◆ **About this task**:
Begin with the line containing "Заработная плата, получаемая украинцами из-за" and end with the last line of the data below; return those lines exactly, and only those.

◆ **Material for the task**:
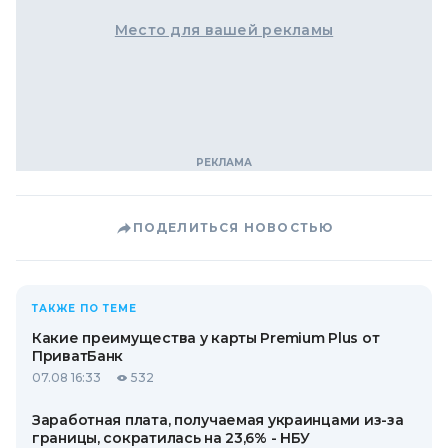
Место для вашей рекламы
ПОДЕЛИТЬСЯ НОВОСТЬЮ
ТАКЖЕ ПО ТЕМЕ
Какие преимущества у карты Premium Plus от
ПриватБанк
07.08 16:33
532
Заработная плата, получаемая украинцами из-за
границы, сократилась на 23,6% - НБУ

◆ **Problem solution**:
Заработная плата, получаемая украинцами из-за
границы, сократилась на 23,6% - НБУ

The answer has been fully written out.